The non-aggression principle. For those that do not know what it is, it's very simple. You do not act with aggression unless acted with aggression. Often times memes on the internet regarding anarcho-capitalism and libertarianism will disregard the non-aggression principle. Memes like this to dismantle the non-aggression principle (NAP) are common:
The common issue that I have with these funny little pictures is that it often will aggress against the non-aggression principle. The issue I have with the above picture is that you assumed that children have the ability of consent. That you are in-fact aggressing on children by forcing them to consent.
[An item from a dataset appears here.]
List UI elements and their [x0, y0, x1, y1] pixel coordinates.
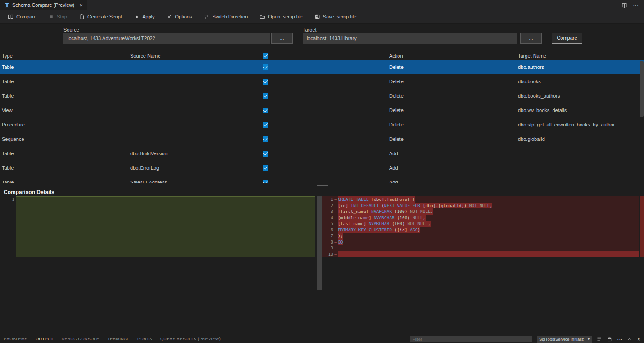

And to point that if someone is physically on your property, given that the only aggression being that they are on your property and no more, you can safely say any person with "reason" would not shoot the child.
So why do Libertarians hold the NAP in such high regard? What value could the NAP possibly give us in this modern day? Simple. The concept of the NAP goes back thousands of years. Yet we don't call it the NAP. There is the existence of the Golden rule: "Treat other people the way you would like to be treated with respect." and the famous verse in the Bible: "Do unto others as you would have others do unto you." are all examples of NAP. That rational people can effectively hold this creed in highest value regardless of race, creed, sex, affiliation, etc.
This is a beautiful premise that lays hold into the values a Libertarian holds. That they simply do not want to harm you. That they would actively avoid harm. And that the same principle can then be placed at the standard of the government, society, companies, etc. Anything that involves the existence of humans running it requires the NAP rule. Even in the earliest recesses of humanity, we can think of natural innate beliefs that someone would not generally want to cause harm unto another. And unless aggressed on, that you would apply the necessary amount of force to prevent or stop the aggression from happening.